Name for filtered algebra where sum of index is minimal index for a product?

Question

Suppose that $R$ is a filtered algebra, that $r \in R_i$ and $s \in R_j$, and that these are respectively the smallest indexes which contain $r$ and $s$. Then by the axioms, $rs \in R_{i + j}$. Is there a name for when $i + j$ the minimal index $k$ for which $rs \in R_k$ (for all $r$ and $s$ in $R$)?
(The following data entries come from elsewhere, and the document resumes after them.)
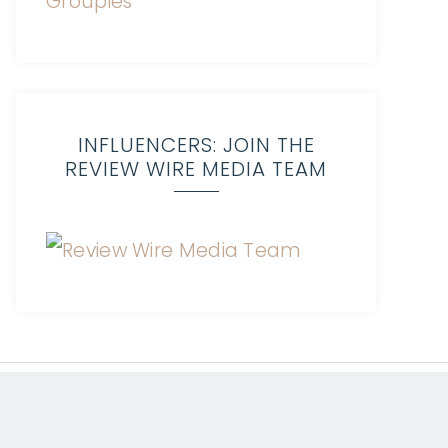
INFLUENCERS: JOIN THE
REVIEW WIRE MEDIA TEAM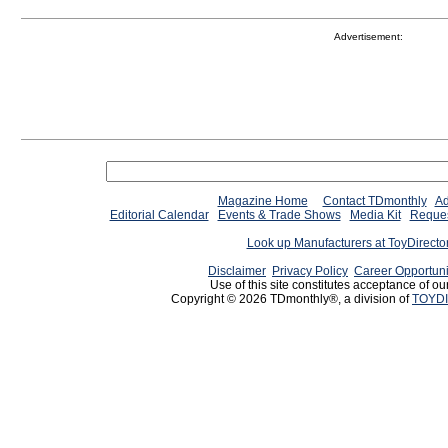
Advertisement:
Magazine Home
Contact TDmonthly
Ad
Editorial Calendar
Events & Trade Shows
Media Kit
Reques
Look up Manufacturers at ToyDirect
Disclaimer
Privacy Policy
Career Opportuni
Use of this site constitutes acceptance of ou
Copyright © 2026 TDmonthly®, a division of
TOYDI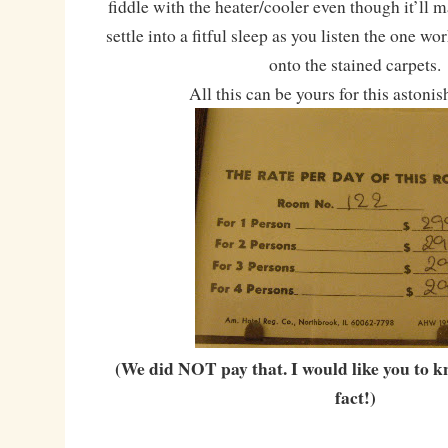
fiddle with the heater/cooler even though it’ll 
settle into a fitful sleep as you listen the one w
onto the stained carpets.
All this can be yours for this astonis
(We did NOT pay that. I would like you to k
fact!)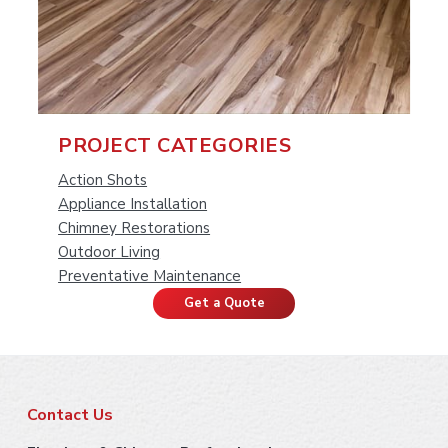
P
PROJECT CATEGORIES
r
Action Shots
Appliance Installation
i
Chimney Restorations
Outdoor Living
m
Preventative Maintenance
a
Get a Quote
r
y
F
S
Contact Us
Now, if $R$ is just a regular ring considered to be filtered by $\{0\} \subseteq R \subseteq R \subseteq \cdots$, and $rs = 0$, then this doesn't hold. But if $R$ is an integral domain it does. And if $R$ is an integral domain, then the usual filtration on $R[x]$ satisfies this property as well. So it seems like this property might be related to being an integral domain. General references on this phenomenon would be well appreciated!

Answer 1

I don't know of any short name for this, but this condition is equivalent to saying the associated graded ring is a domain. Indeed, this condition says exactly that the product of two nonzero homogeneous elements of the associated graded ring is nonzero. This is equivalent to the product of any two nonzero elements of the associated graded ring being nonzero, since you can look at the highest-degree homogeneous parts of such elements.